A Review - TV Comedy on Grief
If you are grieving but enjoy crazy, nonsensical, comedic musicals and workplace drama, how can you not love this television show? Zoe’s Extraordinary playlist is about a young woman, Zoe (Jane Levy), who works at the tech firm, called, SparkPoint, (think Facebook) as one of the few female developers. While trying to manage her rising career, she also is facing a dying father at home. Her dad, Mitch (Peter Gallagher), and mother, Maggie (Mary Steenburgen), are coming to terms with a rapidly degenerative neurological disease that will likely take Mitch sooner than expecting.
During season one, we watch Zoey navigate the nuances of anticipatory grief as her father loses mobility and the inability to communicate through words. It is heartbreaking to watch, almost in slow motion, as the family faces the inevitable.

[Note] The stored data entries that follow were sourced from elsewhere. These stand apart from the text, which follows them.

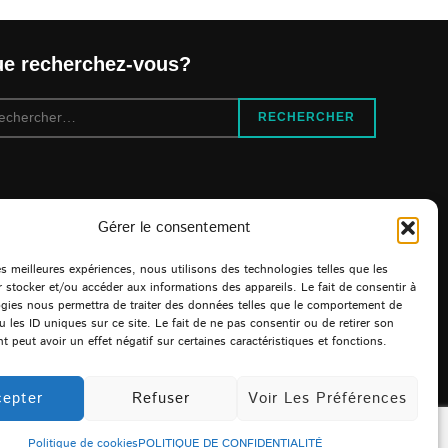
e recherchez-vous?
cherche
RECHERCHER
r :
Gérer le consentement
les meilleures expériences, nous utilisons des technologies telles que les
 stocker et/ou accéder aux informations des appareils. Le fait de consentir à
gies nous permettra de traiter des données telles que le comportement de
u les ID uniques sur ce site. Le fait de ne pas consentir ou de retirer son
 peut avoir un effet négatif sur certaines caractéristiques et fonctions.
epter
Refuser
Voir Les Préférences
Politique de cookies
POLITIQUE DE CONFIDENTIALITÉ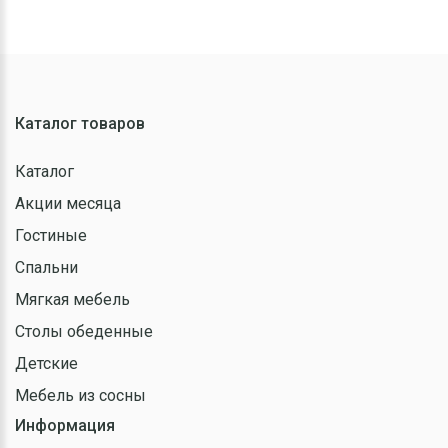
Каталог товаров
Каталог
Акции месяца
Гостиные
Спальни
Мягкая мебель
Столы обеденные
Детские
Мебель из сосны
Информация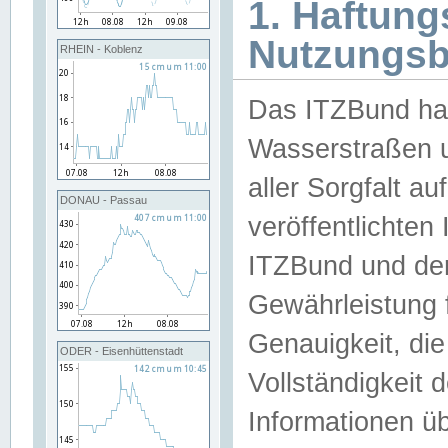
1. Haftun
Nutzungs
RHEIN - Koblenz
Das ITZBund han
Wasserstraßen u
aller Sorgfalt au
DONAU - Passau
veröffentlichte
ITZBund und de
Gewährleistung fü
Genauigkeit, die 
ODER - Eisenhüttenstadt
Vollständigkeit
Informationen 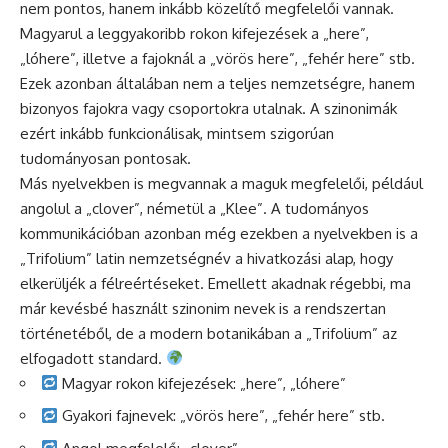
nem pontos, hanem inkább közelítő megfelelői vannak.
Magyarul a leggyakoribb rokon kifejezések a „here”,
„lóhere”, illetve a fajoknál a „vörös here”, „fehér here” stb.
Ezek azonban általában nem a teljes nemzetségre, hanem
bizonyos fajokra vagy csoportokra utalnak. A szinonimák
ezért inkább funkcionálisak, mintsem szigorúan
tudományosan pontosak.
Más nyelvekben is megvannak a maguk megfelelői, például
angolul a „clover”, németül a „Klee”. A tudományos
kommunikációban azonban még ezekben a nyelvekben is a
„Trifolium” latin nemzetségnév a hivatkozási alap, hogy
elkerüljék a félreértéseket. Emellett akadnak régebbi, ma
már kevésbé használt szinonim nevek is a rendszertan
történetéből, de a modern botanikában a „Trifolium” az
elfogadott standard.
Magyar rokon kifejezések: „here”, „lóhere”
Gyakori fajnevek: „vörös here”, „fehér here” stb.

So why would anybody want to watch such a depressing show? And did you say it was comedic and included music? Well, that is the catch. The show is somewhat of a hybrid of drama and comedy. It is quirky, and so out there, it will transfix you. Zoey has a secret ability to hear people’s inner thoughts – through music. Suddenly, during a pivotal scene, you may observe a character break into a song and dance routine (think Glee); but only Zoey can experience these deep inner feelings.
Going into the inner heart of someone’s feelings shows another side of their character. Many of the songs are funny and cheerful, especially at the office, but often they are sad and heartwarming, exposing the inner nuances of one’s deep feelings.
As season one ends, we watch Mitch decline in his final hours. It is heart-wrenching, but in so many ways realistic, as I’ve never seen this side of grief portrayed in such a vulnerable, touching manner. Season Two picks up the pieces after Mitch’s death and follows the family as they are now dealing with the reality of doing life without dad.
The show is wildly and irreverent, while sad. As a grief counselor, I feel like Zoey’s Extraordinary Playlist realistically (sans the dancing) portrays how people deal with grief. That is, life continues, and you must find a way to manage your grief while life steams forward.